「原発事故被害者の救済を求める全国運動」では、東京都がこのたび打ち出した、原発事故避難者向けの都営住宅の「専用枠」に関して、本日、以下の要望書を、東京都都市整備局長宛てに提出いたしました。東京都の当該方針に関しては、こちらをご覧ください。

2016年7月4日
東京都都市整備局長 
安井順一 様
 
福島原発事故による避難者の声をきき、
東京都の避難者支援をよりよいものにすることを求める要望書
 
私たちは、東京電力・福島第一原発事故事故の避難当事者およびその支援者の団体です。
原発事故の自主的避難者の災害救助法に基づく住宅支援の打ち切りが来年3月に迫っています。

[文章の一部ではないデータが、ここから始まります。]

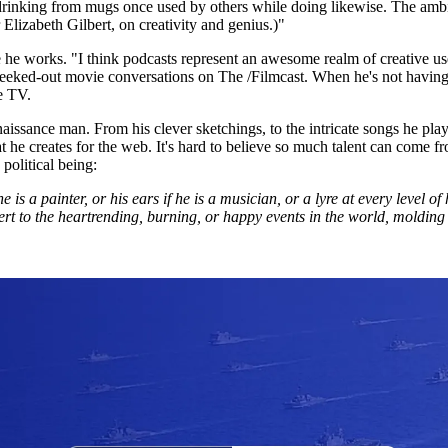
rinking from mugs once used by others while doing likewise. The ambienc
Elizabeth Gilbert, on creativity and genius.)"
e he works. "I think podcasts represent an awesome realm of creative us
eeked-out movie conversations on The /Filmcast. When he's not having 
e TV.
issance man. From his clever sketchings, to the intricate songs he plays 
that he creates for the web. It's hard to believe so much talent can com
 political being:
s a painter, or his ears if he is a musician, or a lyre at every level of h
lert to the heartrending, burning, or happy events in the world, molding h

そうした中、東京都が本年6月13日、自主的避難者への新たな支援として、現在、東京都が借り上げ住宅を提供している避難者に対して、都営住宅公募における200戸の専用枠を設けました。私たちは国が実効的な支援策を打ち出さない中、東京都が独自の支援策を打ち出したことは大きな一歩として評価いたします。
一方で、東京都の支援策は、避難者の実情や要望からかけ離れている点があり、課題があるといわざるをえません。避難者に用意された住宅は200戸のみであり、公表されている自主避難者約600世帯の多くが避難先住宅を失う事となります。家賃支援や引越し費用支援もなく、経済的負担も重くなる状況です。
東京都が当該支援策を打ち出して以降、避難当事者・支援者との協議を拒み続けていることはたいへん残念です。
自主的避難者に一方的に通知を送り、選択をせまるのではなく、自主的避難者のニーズをききとり、対話のなかで、実効性を高めていくことにより、今回の支援策が真に実りのあるものになるのではないでしょうか?
こうした問題意識を踏まえ、以下要望させていただきます。
 
1.東京都の支援を実りあるものにするために、通知文書の送付前に、避難当事者・支援者との対話に応じてください
2.避難者が希望すれば、現在の住宅に住み続けるようにしてください
3.避難者に一回きりの都営住宅への応募をせまるのではなく、今後の応募にも専用枠を設けてください。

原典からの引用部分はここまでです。